▶ _TASK GOAL_
Below are entries with pictures among them; reproduce exactly, and only, the lines from the one containing "当前的主要驱动因素包括智能手机通信和协作应用、" down to the one containing "Gazdasági és Jogi Bizottság 2024-2029", without the pictures.

▶ _PROVIDED ENTRIES_
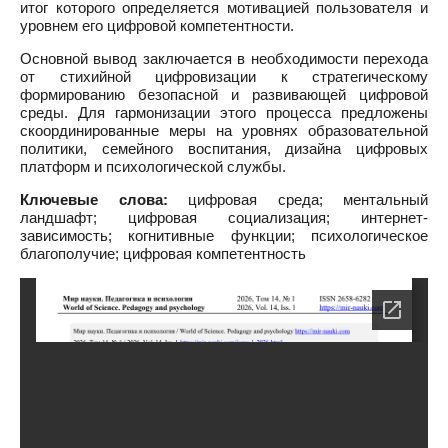
итог которого определяется мотивацией пользователя и
уровнем его цифровой компетентности.
Основной вывод заключается в необходимости перехода
от стихийной цифровизации к стратегическому
формированию безопасной и развивающей цифровой
среды. Для гармонизации этого процесса предложены
скоординированные меры на уровнях образовательной
политики, семейного воспитания, дизайна цифровых
платформ и психологической службы.
Ключевые слова:
цифровая среда; ментальный
ландшафт; цифровая социализация; интернет-
зависимость; когнитивные функции; психологическое
благополучие; цифровая компетентность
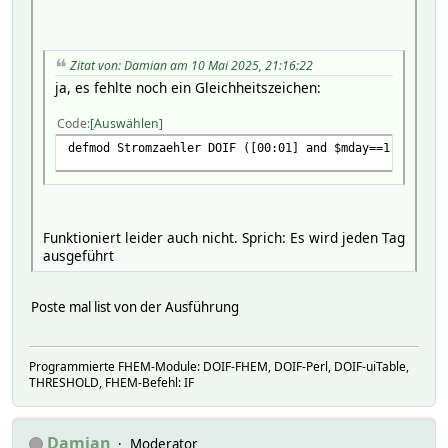
Zitat von: Damian am 10 Mai 2025, 21:16:22
ja, es fehlte noch ein Gleichheitszeichen:
Code
Auswählen
defmod Stromzaehler DOIF ([00:01] and $mday==1) (set..
Funktioniert leider auch nicht. Sprich: Es wird jeden Tag
ausgeführt
Poste mal list von der Ausführung
Programmierte FHEM-Module: DOIF-FHEM, DOIF-Perl, DOIF-uiTable,
THRESHOLD, FHEM-Befehl: IF
Damian
Moderator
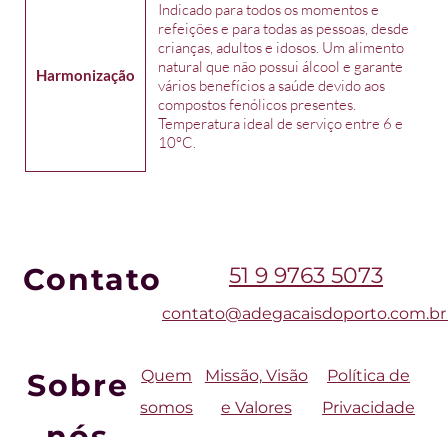
Indicado para todos os momentos e
refeições e para todas as pessoas, desde
crianças, adultos e idosos. Um alimento
natural que não possui álcool e garante
Harmonização
vários benefícios a saúde devido aos
compostos fenólicos presentes.
Temperatura ideal de serviço entre 6 e
10°C.
Contato
51 9 9763 5073
contato
@adegacaisdoporto.com
.b
Quem
Missão, Visão
Política de
Sobre
somos
e Valores
Privacidade
nós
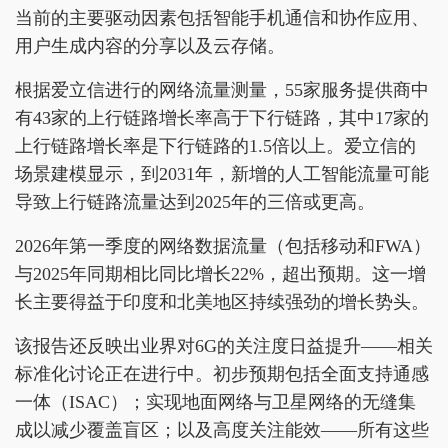
当前的主要驱动因素包括智能手机通信和协作应用、
用户生成内容的分享以及云存储。
根据爱立信进行的网络流量测量，55家服务提供商中
有43家的上行链路增长率高于下行链路，其中17家的
上行链路增长率是下行链路的1.5倍以上。爱立信的
场景建模显示，到2031年，新增的人工智能流量可能
导致上行链路流量达到2025年的三倍或更高。
2026年第一季度的网络数据流量（包括移动和FWA）
与2025年同期相比同比增长22%，超出预期。这一增
长主要得益于印度和北美地区持续强劲的增长势头。
该报告还反映出业界对6G的关注度日益提升——相关
标准化讨论正在进行中。初步预期包括全面支持通感
一体（ISAC）；实现地面网络与卫星网络的无缝集
成以减少覆盖盲区；以及高度关注能效——所有这些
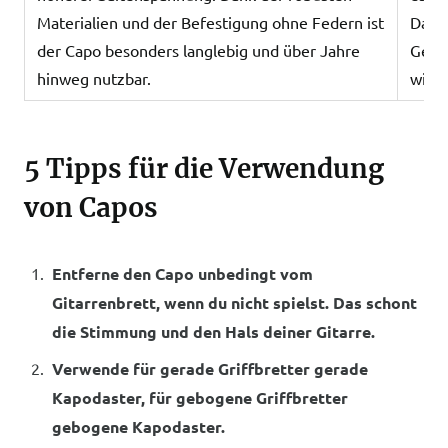
Materialien und der Befestigung ohne Federn ist
Das k
der Capo besonders langlebig und über Jahre
Gefah
hinweg nutzbar.
wird.
5 Tipps für die Verwendung
von Capos
Entferne den Capo unbedingt vom
Gitarrenbrett, wenn du nicht spielst. Das schont
die Stimmung und den Hals deiner Gitarre.
Verwende für gerade Griffbretter gerade
Kapodaster, für gebogene Griffbretter
gebogene Kapodaster.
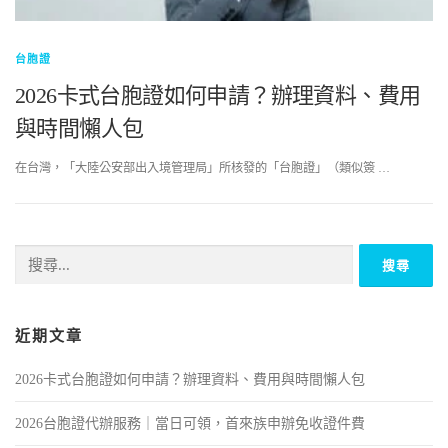
台胞證
2026卡式台胞證如何申請？辦理資料、費用
與時間懶人包
在台灣，「大陸公安部出入境管理局」所核發的「台胞證」（類似簽 …
近期文章
2026卡式台胞證如何申請？辦理資料、費用與時間懶人包
2026台胞證代辦服務｜當日可領，首來族申辦免收證件費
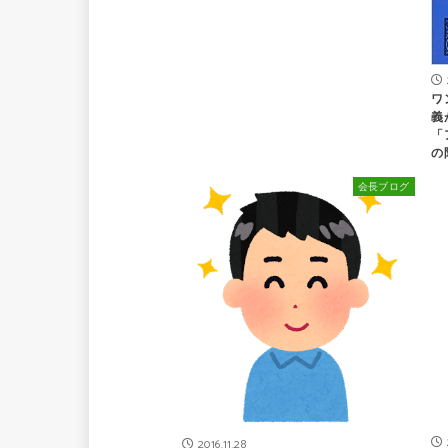
ワ
義
「
の
会長ブログ
2016.11.28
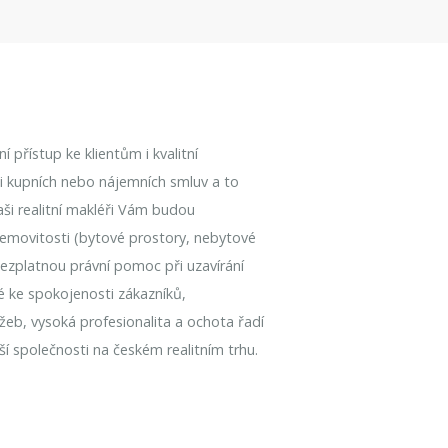
 přístup ke klientům i kvalitní
aci kupních nebo nájemních smluv a to
Naši realitní makléři Vám budou
emovitosti (bytové prostory, nebytové
bezplatnou právní pomoc při uzavírání
é ke spokojenosti zákazníků,
užeb, vysoká profesionalita a ochota řadí
í společnosti na českém realitním trhu.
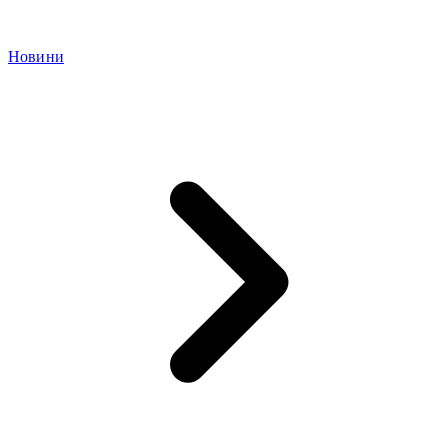
Новини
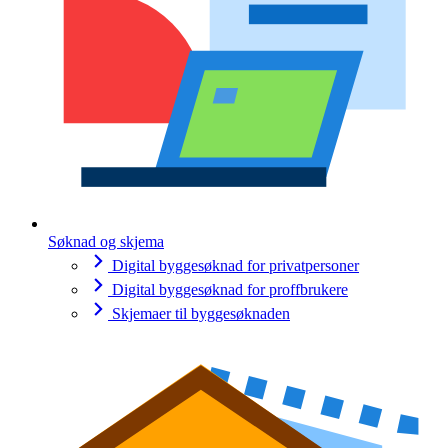
Søknad og skjema
Digital byggesøknad for privatpersoner
Digital byggesøknad for proffbrukere
Skjemaer til byggesøknaden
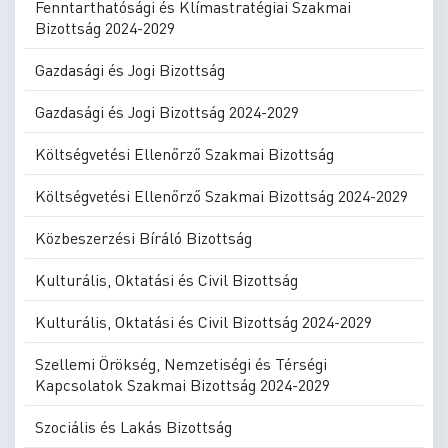
Fenntarthatósági és Klímastratégiai Szakmai
Bizottság 2024-2029
Gazdasági és Jogi Bizottság
Gazdasági és Jogi Bizottság 2024-2029
Költségvetési Ellenőrző Szakmai Bizottság
Költségvetési Ellenőrző Szakmai Bizottság 2024-2029
Közbeszerzési Bíráló Bizottság
Kulturális, Oktatási és Civil Bizottság
Kulturális, Oktatási és Civil Bizottság 2024-2029
Szellemi Örökség, Nemzetiségi és Térségi
Kapcsolatok Szakmai Bizottság 2024-2029
Szociális és Lakás Bizottság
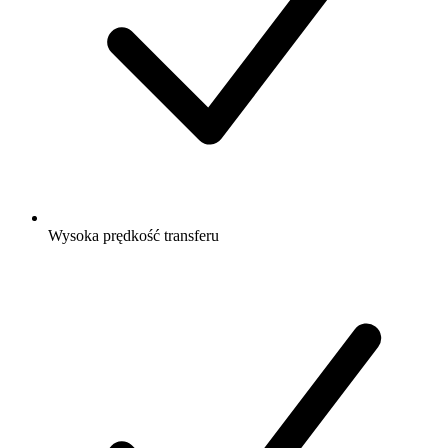
Wysoka prędkość transferu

▶ _RESPONSE_
当前的主要驱动因素包括智能手机通信和协作应用、
用户生成内容的分享以及云存储。
根据爱立信进行的网络流量测量，55家服务提供商中
有43家的上行链路增长率高于下行链路，其中17家的
上行链路增长率是下行链路的1.5倍以上。爱立信的
场景建模显示，到2031年，新增的人工智能流量可能
导致上行链路流量达到2025年的三倍或更高。
2026年第一季度的网络数据流量（包括移动和FWA）
与2025年同期相比同比增长22%，超出预期。这一增
长主要得益于印度和北美地区持续强劲的增长势头。
该报告还反映出业界对6G的关注度日益提升——相关
标准化讨论正在进行中。初步预期包括全面支持通感
一体（ISAC）；实现地面网络与卫星网络的无缝集
成以减少覆盖盲区；以及高度关注能效——所有这些
Materialien und der Befestigung ohne Federn ist
Das k
der Capo besonders langlebig und über Jahre
Gefah
hinweg nutzbar.
wird.
5 Tipps für die Verwendung
von Capos
Entferne den Capo unbedingt vom
Gitarrenbrett, wenn du nicht spielst. Das schont
die Stimmung und den Hals deiner Gitarre.
Verwende für gerade Griffbretter gerade
Kapodaster, für gebogene Griffbretter
gebogene Kapodaster.
台胞證
2026卡式台胞證如何申請？辦理資料、費用
與時間懶人包
在台灣，「大陸公安部出入境管理局」所核發的「台胞證」（類似簽 …
近期文章
2026卡式台胞證如何申請？辦理資料、費用與時間懶人包
2026台胞證代辦服務｜當日可領，首來族申辦免收證件費
ワ
義
「
の
会長ブログ
2016.11.28
 přístup ke klientům i kvalitní
aci kupních nebo nájemních smluv a to
Naši realitní makléři Vám budou
emovitosti (bytové prostory, nebytové
bezplatnou právní pomoc při uzavírání
é ke spokojenosti zákazníků,
užeb, vysoká profesionalita a ochota řadí
í společnosti na českém realitním trhu.
Новини
Søknad og skjema
Digital byggesøknad for privatpersoner
Digital byggesøknad for proffbrukere
Skjemaer til byggesøknaden
Fenntarthatósági és Klímastratégiai Szakmai
Bizottság 2024-2029
Gazdasági és Jogi Bizottság
Gazdasági és Jogi Bizottság 2024-2029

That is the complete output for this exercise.